In Italia, le temperature insolitamente miti di novembre stanno prolungando la presenza delle zanzare in diverse aree del Paese, e se il clima non dovesse cambiare rapidamente, l’attività degli insetti potrebbe durare fino al periodo natalizio. A lanciare l’allarme è la Società Italiana di Medicina Ambientale (Sima), che avverte: il caldo anomalo sta alterando i cicli di vita delle zanzare e potrebbe aumentare il rischio di trasmissione di virus Dengue (DENV), chikungunya (CHIKV) e febbre gialla v.
In diverse aree del Paese le temperature superiori alla media stagionale stanno modificano i ritmi di vita e riproduzione delle zanzare, prolungandone la presenza oltre il periodo abituale. Secondo quanto segnalato dalla Sima, se il clima dovesse mantenersi mite, l’attività degli insetti potrebbe proseguire fino alle festività di dicembre.

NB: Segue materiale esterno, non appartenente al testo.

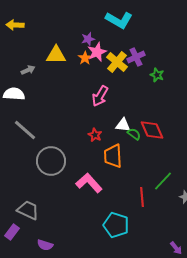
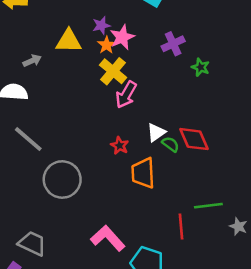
purple star: (88, 39) -> (101, 25), moved
yellow cross: (117, 62) -> (113, 71), moved
white triangle: (123, 125) -> (156, 133), turned -42
green line: (163, 181) -> (208, 206), turned 40
pink L-shape: (89, 183) -> (108, 238), moved

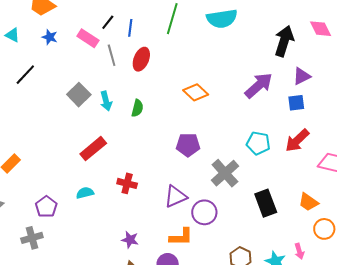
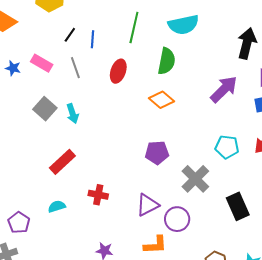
blue star: (50, 37) -> (13, 68), moved
pink rectangle: (88, 38) -> (42, 63), moved
red ellipse: (141, 59) -> (118, 71), moved
green semicircle: (137, 108) -> (167, 61), moved, size x1.5

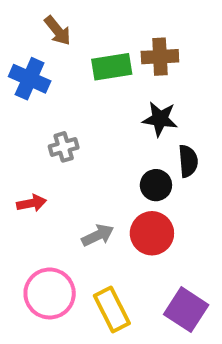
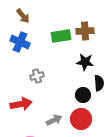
brown arrow: (58, 31) -> (23, 16), moved
red arrow: (32, 203) -> (21, 104), size x1.5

“L’innalzamento delle temperature medie stagionali ha creato le condizioni favorevoli per una alterazione dei cicli di vita e di riproduzione di alcuni insetti” spiega il presidente Sima, Alessandro Miani. “Il caldo, infatti, consente alle uova di zanzara di sopravvivere grazie ad un autunno più mite, e agli animali adulti di rimanere in vita, riprodursi e moltiplicarsi. Un discorso che non vale solo per le tipologie di zanzare più resistenti al freddo, come la giapponese (Aedes japonicus japonicus) o la coreana (Aedes koreicus), presenti soprattutto in alcune zone del nord Italia, ma anche per la diffusissima zanzara comune (Culex pipiens) e la temibile zanzara tigre (Aedes albopictus). Ricordiamo che nel nostro Paese si contano circa 60 specie di zanzare, a fronte delle oltre 3.000 presenti in tutto il mondo”.
Oltre al fastidio legato alle punture, Sima richiama l’attenzione sui possibili rischi sanitari connessi. Alcune specie, infatti, sono vettori di agenti patogeni trasmissibili all’uomo: tra questi DENV, CHIKV e YFV. La possibilità di trasmissione dipende dalla presenza dei virus nei territori interessati e dalle condizioni climatiche che influenzano la sopravvivenza e l’attività degli insetti.
“Un autunno così mite comporta non soltanto disagi per i cittadini, ma anche un aumento dei rischi sanitari” prosegue Miani. Se le temperature non dovessero diminuire rapidamente, “in alcune aree del Paese le zanzare potrebbero continuare a imperversare anche fino a Natale”.
Il cambiamento climatico mostra il suo impatto diretto sulla salute delle persone. Non è più solo una questione ambientale, ma una sfida sanitaria che impone di rafforzare la sorveglianza epidemiologica e la prevenzione anche in periodi dell’anno un tempo considerati “a rischio zero”.
Gli esperti invitano a non abbassare la guardia e a proseguire con le misure di prevenzione individuale e ambientale, in particolare in aree dove la presenza di vettori è consolidata.